#### WHAT TO DO
Exactly one number should make up the answer: how many lines of the listing contain the string "moulu".
=======
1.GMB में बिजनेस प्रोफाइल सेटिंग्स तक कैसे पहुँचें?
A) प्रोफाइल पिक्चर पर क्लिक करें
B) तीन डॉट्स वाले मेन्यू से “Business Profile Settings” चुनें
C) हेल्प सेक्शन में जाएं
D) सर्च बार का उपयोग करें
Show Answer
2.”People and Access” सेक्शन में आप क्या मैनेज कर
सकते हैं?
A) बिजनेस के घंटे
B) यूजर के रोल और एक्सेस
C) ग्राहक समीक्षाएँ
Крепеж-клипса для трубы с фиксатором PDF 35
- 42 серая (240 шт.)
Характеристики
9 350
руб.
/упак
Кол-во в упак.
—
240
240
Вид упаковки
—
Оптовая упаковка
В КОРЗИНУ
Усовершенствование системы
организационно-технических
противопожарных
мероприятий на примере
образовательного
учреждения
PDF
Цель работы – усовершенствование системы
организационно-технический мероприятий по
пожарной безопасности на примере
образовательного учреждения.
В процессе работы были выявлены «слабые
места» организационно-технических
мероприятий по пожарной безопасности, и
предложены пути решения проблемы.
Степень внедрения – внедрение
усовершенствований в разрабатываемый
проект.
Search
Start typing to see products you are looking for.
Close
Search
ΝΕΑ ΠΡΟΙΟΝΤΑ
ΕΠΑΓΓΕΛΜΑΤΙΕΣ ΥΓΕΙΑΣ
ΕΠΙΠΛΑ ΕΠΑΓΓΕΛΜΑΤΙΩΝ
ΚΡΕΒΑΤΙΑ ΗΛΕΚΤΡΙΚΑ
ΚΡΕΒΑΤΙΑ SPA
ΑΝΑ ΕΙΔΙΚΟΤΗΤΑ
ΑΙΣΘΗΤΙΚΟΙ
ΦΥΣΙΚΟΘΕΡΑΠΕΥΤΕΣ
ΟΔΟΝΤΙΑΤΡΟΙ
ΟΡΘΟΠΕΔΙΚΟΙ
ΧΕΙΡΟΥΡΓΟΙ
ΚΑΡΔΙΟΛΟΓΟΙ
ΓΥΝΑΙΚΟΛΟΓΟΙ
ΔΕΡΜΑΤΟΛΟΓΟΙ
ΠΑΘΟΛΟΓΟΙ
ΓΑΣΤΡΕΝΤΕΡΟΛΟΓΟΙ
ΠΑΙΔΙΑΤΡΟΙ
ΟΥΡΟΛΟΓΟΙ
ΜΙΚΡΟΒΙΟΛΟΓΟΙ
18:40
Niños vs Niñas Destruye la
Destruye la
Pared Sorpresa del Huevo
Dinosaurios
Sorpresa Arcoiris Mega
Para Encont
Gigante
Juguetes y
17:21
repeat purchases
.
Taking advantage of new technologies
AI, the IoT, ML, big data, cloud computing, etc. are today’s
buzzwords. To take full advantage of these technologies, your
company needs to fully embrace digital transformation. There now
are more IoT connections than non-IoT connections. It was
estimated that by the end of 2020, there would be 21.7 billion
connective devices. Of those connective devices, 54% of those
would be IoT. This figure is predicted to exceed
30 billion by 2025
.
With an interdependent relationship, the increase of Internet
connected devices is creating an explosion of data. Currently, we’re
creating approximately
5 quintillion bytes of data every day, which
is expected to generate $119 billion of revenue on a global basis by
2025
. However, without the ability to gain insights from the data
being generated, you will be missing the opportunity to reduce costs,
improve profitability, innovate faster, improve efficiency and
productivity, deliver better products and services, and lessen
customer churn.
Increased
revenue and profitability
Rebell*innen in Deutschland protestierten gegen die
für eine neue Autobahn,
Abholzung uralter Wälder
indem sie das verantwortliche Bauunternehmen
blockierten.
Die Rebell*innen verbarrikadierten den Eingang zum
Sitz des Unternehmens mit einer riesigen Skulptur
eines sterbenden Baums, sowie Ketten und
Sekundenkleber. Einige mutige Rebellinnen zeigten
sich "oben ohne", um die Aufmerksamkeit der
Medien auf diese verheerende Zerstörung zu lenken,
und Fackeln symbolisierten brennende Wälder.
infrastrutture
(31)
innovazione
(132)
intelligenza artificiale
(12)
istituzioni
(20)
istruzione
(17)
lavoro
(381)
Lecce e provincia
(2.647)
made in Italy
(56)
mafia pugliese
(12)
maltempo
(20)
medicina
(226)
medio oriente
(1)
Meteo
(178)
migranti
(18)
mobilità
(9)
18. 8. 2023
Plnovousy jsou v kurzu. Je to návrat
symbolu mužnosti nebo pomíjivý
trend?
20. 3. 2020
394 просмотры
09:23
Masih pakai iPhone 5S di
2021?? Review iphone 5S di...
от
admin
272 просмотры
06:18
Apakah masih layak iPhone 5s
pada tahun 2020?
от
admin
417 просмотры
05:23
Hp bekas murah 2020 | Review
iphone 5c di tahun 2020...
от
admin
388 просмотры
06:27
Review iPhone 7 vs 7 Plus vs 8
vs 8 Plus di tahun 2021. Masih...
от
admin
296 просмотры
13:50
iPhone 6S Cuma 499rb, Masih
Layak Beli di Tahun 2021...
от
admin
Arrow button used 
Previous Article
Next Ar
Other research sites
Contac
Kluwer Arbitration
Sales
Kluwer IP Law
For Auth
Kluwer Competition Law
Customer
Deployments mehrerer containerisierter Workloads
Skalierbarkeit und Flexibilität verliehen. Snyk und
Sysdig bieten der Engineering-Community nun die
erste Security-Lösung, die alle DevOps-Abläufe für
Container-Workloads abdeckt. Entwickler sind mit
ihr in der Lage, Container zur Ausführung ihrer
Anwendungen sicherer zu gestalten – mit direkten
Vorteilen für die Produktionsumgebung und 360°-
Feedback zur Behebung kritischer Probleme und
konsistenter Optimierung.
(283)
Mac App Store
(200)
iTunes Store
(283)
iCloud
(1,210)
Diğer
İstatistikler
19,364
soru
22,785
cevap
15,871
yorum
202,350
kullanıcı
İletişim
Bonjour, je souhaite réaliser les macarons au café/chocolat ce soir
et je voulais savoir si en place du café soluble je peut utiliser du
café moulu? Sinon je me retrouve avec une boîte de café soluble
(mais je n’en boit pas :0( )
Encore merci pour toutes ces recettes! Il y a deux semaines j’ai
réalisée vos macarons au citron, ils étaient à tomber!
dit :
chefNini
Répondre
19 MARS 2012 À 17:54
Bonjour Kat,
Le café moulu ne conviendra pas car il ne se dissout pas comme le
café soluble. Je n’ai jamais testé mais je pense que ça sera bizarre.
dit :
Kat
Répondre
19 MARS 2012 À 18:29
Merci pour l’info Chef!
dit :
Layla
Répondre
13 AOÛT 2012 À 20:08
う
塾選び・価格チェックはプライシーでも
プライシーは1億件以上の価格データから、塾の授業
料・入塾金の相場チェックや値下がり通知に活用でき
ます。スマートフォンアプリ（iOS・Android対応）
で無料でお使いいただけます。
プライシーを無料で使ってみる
=======
#### SOLUTION TO THE EXERCISE
2